━━ Supplied information

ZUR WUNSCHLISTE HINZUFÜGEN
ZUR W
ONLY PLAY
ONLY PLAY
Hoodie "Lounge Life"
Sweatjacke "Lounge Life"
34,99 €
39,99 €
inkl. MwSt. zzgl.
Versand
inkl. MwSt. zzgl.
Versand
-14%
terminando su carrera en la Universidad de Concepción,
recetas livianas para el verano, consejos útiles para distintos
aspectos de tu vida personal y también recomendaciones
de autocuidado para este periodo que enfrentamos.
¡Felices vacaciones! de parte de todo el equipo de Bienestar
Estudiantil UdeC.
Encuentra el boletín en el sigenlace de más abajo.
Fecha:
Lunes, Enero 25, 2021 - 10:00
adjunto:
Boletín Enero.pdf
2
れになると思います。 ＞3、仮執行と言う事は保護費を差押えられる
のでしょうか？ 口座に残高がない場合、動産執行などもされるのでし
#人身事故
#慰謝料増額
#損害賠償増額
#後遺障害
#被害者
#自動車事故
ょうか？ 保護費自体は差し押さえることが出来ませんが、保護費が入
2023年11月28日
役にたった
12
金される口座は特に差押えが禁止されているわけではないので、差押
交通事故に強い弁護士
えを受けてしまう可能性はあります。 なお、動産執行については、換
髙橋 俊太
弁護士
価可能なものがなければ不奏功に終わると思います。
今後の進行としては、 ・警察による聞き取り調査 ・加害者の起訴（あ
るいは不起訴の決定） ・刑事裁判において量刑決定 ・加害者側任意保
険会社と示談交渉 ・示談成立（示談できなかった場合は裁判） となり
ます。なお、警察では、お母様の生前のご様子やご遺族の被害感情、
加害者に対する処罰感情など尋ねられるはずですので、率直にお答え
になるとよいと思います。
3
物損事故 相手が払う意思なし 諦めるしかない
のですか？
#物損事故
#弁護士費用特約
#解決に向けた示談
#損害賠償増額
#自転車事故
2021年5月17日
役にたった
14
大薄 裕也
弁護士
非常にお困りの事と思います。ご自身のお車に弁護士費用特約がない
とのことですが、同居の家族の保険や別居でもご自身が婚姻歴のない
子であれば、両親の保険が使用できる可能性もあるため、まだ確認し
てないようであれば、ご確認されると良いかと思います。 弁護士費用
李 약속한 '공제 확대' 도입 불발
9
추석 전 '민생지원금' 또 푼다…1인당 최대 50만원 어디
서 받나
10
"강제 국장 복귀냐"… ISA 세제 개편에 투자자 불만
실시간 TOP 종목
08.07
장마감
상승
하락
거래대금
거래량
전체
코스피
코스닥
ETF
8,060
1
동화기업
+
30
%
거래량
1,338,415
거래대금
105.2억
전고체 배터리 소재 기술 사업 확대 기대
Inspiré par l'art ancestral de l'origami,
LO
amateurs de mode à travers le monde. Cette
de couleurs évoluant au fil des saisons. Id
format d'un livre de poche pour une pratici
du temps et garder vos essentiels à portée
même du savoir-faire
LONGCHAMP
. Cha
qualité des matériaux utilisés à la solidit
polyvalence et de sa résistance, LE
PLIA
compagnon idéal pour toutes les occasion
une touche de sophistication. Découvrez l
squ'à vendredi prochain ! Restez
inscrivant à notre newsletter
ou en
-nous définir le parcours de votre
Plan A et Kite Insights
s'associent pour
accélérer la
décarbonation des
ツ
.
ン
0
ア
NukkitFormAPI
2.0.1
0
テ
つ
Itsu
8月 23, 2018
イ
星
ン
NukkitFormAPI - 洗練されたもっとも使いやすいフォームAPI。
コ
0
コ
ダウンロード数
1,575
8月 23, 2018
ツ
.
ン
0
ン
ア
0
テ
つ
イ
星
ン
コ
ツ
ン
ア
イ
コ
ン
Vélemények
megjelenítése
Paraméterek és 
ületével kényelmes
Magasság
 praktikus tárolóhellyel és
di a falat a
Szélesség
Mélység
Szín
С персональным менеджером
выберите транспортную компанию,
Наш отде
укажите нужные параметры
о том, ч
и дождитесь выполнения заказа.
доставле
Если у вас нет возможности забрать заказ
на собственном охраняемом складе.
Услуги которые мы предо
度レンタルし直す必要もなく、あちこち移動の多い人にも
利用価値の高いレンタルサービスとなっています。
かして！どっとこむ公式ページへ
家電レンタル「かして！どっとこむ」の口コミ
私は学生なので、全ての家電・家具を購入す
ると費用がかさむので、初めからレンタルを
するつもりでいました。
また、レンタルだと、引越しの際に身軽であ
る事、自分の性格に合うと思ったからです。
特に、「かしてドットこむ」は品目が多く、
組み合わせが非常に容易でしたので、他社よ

━━━━

Task statement :: Up to and including the line with "du temps et garder vos essentiels à portée", output every line of the records above exactly, starting from the first; output nothing else.

Task answer ::
ZUR WUNSCHLISTE HINZUFÜGEN
ZUR W
ONLY PLAY
ONLY PLAY
Hoodie "Lounge Life"
Sweatjacke "Lounge Life"
34,99 €
39,99 €
inkl. MwSt. zzgl.
Versand
inkl. MwSt. zzgl.
Versand
-14%
terminando su carrera en la Universidad de Concepción,
recetas livianas para el verano, consejos útiles para distintos
aspectos de tu vida personal y también recomendaciones
de autocuidado para este periodo que enfrentamos.
¡Felices vacaciones! de parte de todo el equipo de Bienestar
Estudiantil UdeC.
Encuentra el boletín en el sigenlace de más abajo.
Fecha:
Lunes, Enero 25, 2021 - 10:00
adjunto:
Boletín Enero.pdf
2
れになると思います。 ＞3、仮執行と言う事は保護費を差押えられる
のでしょうか？ 口座に残高がない場合、動産執行などもされるのでし
#人身事故
#慰謝料増額
#損害賠償増額
#後遺障害
#被害者
#自動車事故
ょうか？ 保護費自体は差し押さえることが出来ませんが、保護費が入
2023年11月28日
役にたった
12
金される口座は特に差押えが禁止されているわけではないので、差押
交通事故に強い弁護士
えを受けてしまう可能性はあります。 なお、動産執行については、換
髙橋 俊太
弁護士
価可能なものがなければ不奏功に終わると思います。
今後の進行としては、 ・警察による聞き取り調査 ・加害者の起訴（あ
るいは不起訴の決定） ・刑事裁判において量刑決定 ・加害者側任意保
険会社と示談交渉 ・示談成立（示談できなかった場合は裁判） となり
ます。なお、警察では、お母様の生前のご様子やご遺族の被害感情、
加害者に対する処罰感情など尋ねられるはずですので、率直にお答え
になるとよいと思います。
3
物損事故 相手が払う意思なし 諦めるしかない
のですか？
#物損事故
#弁護士費用特約
#解決に向けた示談
#損害賠償増額
#自転車事故
2021年5月17日
役にたった
14
大薄 裕也
弁護士
非常にお困りの事と思います。ご自身のお車に弁護士費用特約がない
とのことですが、同居の家族の保険や別居でもご自身が婚姻歴のない
子であれば、両親の保険が使用できる可能性もあるため、まだ確認し
てないようであれば、ご確認されると良いかと思います。 弁護士費用
李 약속한 '공제 확대' 도입 불발
9
추석 전 '민생지원금' 또 푼다…1인당 최대 50만원 어디
서 받나
10
"강제 국장 복귀냐"… ISA 세제 개편에 투자자 불만
실시간 TOP 종목
08.07
장마감
상승
하락
거래대금
거래량
전체
코스피
코스닥
ETF
8,060
1
동화기업
+
30
%
거래량
1,338,415
거래대금
105.2억
전고체 배터리 소재 기술 사업 확대 기대
Inspiré par l'art ancestral de l'origami,
LO
amateurs de mode à travers le monde. Cette
de couleurs évoluant au fil des saisons. Id
format d'un livre de poche pour une pratici
du temps et garder vos essentiels à portée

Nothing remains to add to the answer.